In this recent post, I identified seven small changes that I believe will make it possible for NERC entities with high and medium impact systems to deploy or use BES Cyber Systems (BCS), Electronic Access Control or Monitoring Systems (EACMS), and Physical Access Control Systems (PACS) in the cloud (entities with low impact systems are already free to use the cloud however they want). I may be wrong about exactly the changes that are required, but I’m sure only a small number are needed. Unfortunately, the current “Cloud CIP” Standards Drafting Team seems to have decided that only a comprehensive set of changes to almost all the current CIP requirements will work; it will take years to develop and get approval for those changes, so I can’t say when or if my small set of changes will ever see the light of day.
However, a far more important question needs to be answered: What needs to be done to give both the electric power industry and the North American public confidence that deploying systems that operate the Bulk Electric System (BES) in the cloud is safe?
Until perhaps a few months ago, I thought the answer to that question was simple: Just about every industry is making heavy use of the cloud, including critical industries like oil and gas, transportation, banking, electronics, etc. Those industries all take precautions; they clearly feel those precautions make it safe for them to use the cloud. Since the electric power industry could take those same precautions, why shouldn’t the cloud be safe for it as well?

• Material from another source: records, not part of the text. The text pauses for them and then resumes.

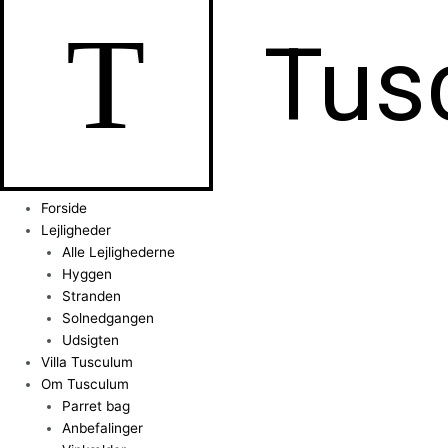
T
Tus
Forside
Lejligheder
Alle Lejlighederne
Hyggen
Stranden
Solnedgangen
Udsigten
Villa Tusculum
Om Tusculum
Parret bag
Anbefalinger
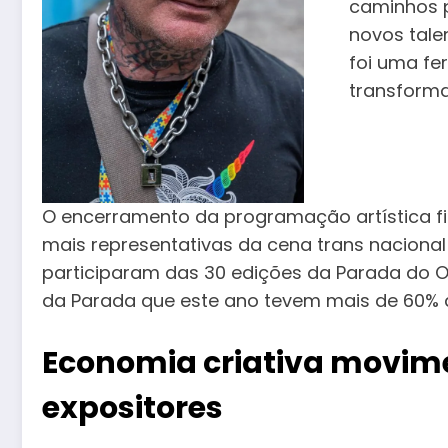
caminhos 
novos tale
foi uma fer
transforma
O encerramento da programação artística f
mais representativas da cena trans nacion
participaram das 30 edições da Parada do O
da Parada que este ano tevem mais de 60% d
Economia criativa movime
expositores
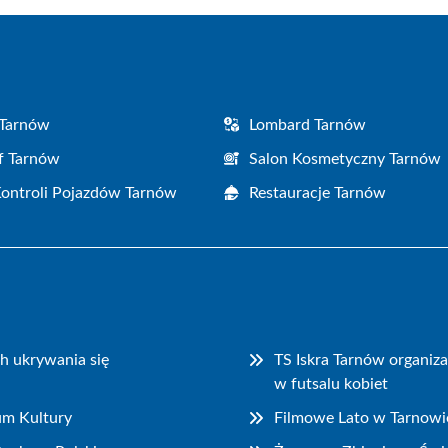
 Tarnów
Lombard Tarnów
f Tarnów
Salon Kosmetyczny Tarnów
Kontroli Pojazdów Tarnów
Restauracje Tarnów
h ukrywania się
TS Iskra Tarnów organiz
w futsalu kobiet
m Kultury
Filmowe Lato w Tarnowie:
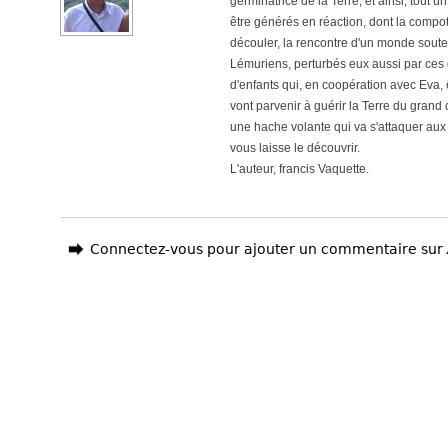
germinatrice de la Terre, et ainsi, tout
être générés en réaction, dont la compo
découler, la rencontre d'un monde souter
Lémuriens, perturbés eux aussi par ces g
d'enfants qui, en coopération avec Eva, 
vont parvenir à guérir la Terre du grand
une hache volante qui va s'attaquer aux
vous laisse le découvrir.
L'auteur, francis Vaquette.
Connectez-vous pour ajouter un commentaire sur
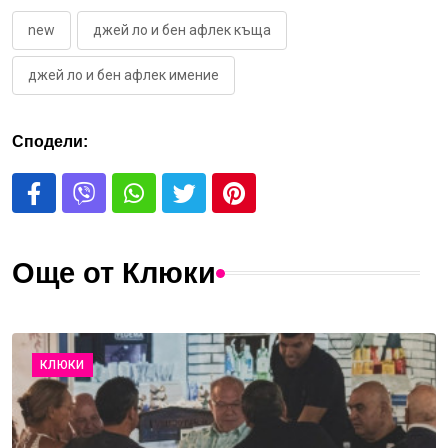
new
джей ло и бен афлек къща
джей ло и бен афлек имение
Сподели:
Още от Клюки
КЛЮКИ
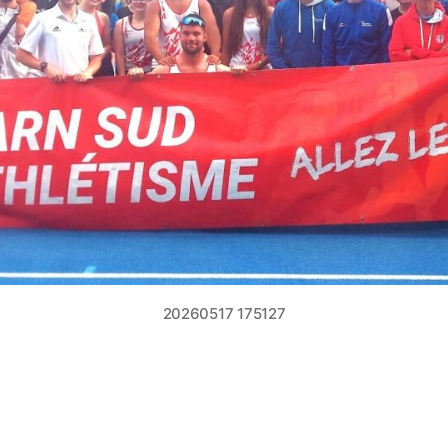
20260517 175127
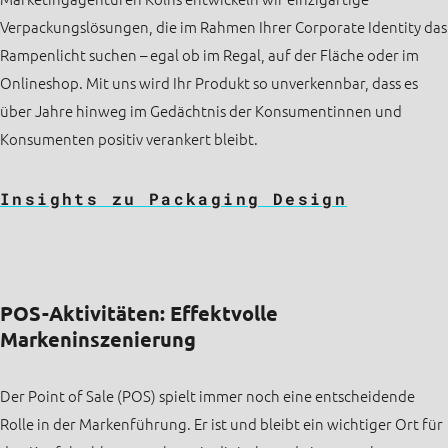
Verpackungslösungen, die im Rahmen Ihrer Corporate Identity das
Rampenlicht suchen – egal ob im Regal, auf der Fläche oder im
Onlineshop. Mit uns wird Ihr Produkt so unverkennbar, dass es
über Jahre hinweg im Gedächtnis der Konsumentinnen und
Konsumenten positiv verankert bleibt.
Insights zu Packaging Design
POS-Aktivitäten: Effektvolle
Markeninszenierung
Der Point of Sale (POS) spielt immer noch eine entscheidende
Rolle in der Markenführung. Er ist und bleibt ein wichtiger Ort für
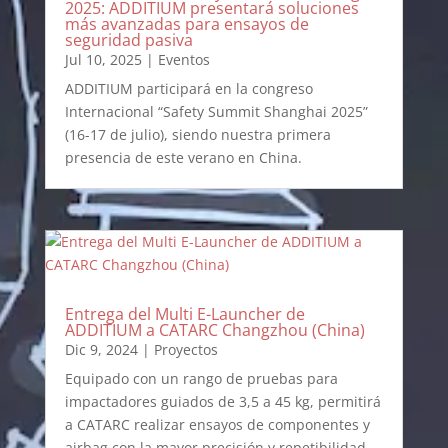
2025: ADDITIUM presentará soluciones
más avanzadas para ensayos de
seguridad pasiva
Jul 10, 2025
|
Eventos
ADDITIUM participará en la congreso
Internacional “Safety Summit Shanghai 2025”
(16-17 de julio), siendo nuestra primera
presencia de este verano en China.
Entrega del Multi E-Launcher de
ADDITIUM a CATARC Changzhou (China)
Dic 9, 2024
|
Proyectos
Equipado con un rango de pruebas para
impactadores guiados de 3,5 a 45 kg, permitirá
a CATARC realizar ensayos de componentes y
airbag con la mayor precisión y repetibilidad,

However, the electric power industry is different from the others. In other industries, the risks are mainly to the individual organizations that use the cloud; if something bad happens to one organization because of their use of the cloud, that will usually not have a huge impact on other people or organizations.
However, this is not true if you consider an electric utility’s OT systems. Electric utilities and independent power producers (IPPs), as well as organizations like Independent System Operators and Regional Transportation Organizations, cooperatively run the BES. The BES covers the Continental US, part of Mexico and the Canadian provinces that border the US. It consists of four separate Interconnects: Eastern, Western, ERCOT (most of Texas) and Quebec. These are collectively referred to as the North American “grid”, but for our current purposes we need to refer to each Interconnect as its own grid. A disturbance in any part of one of the four grids could easily impact other parts of that grid, but it will not automatically impact any other grid.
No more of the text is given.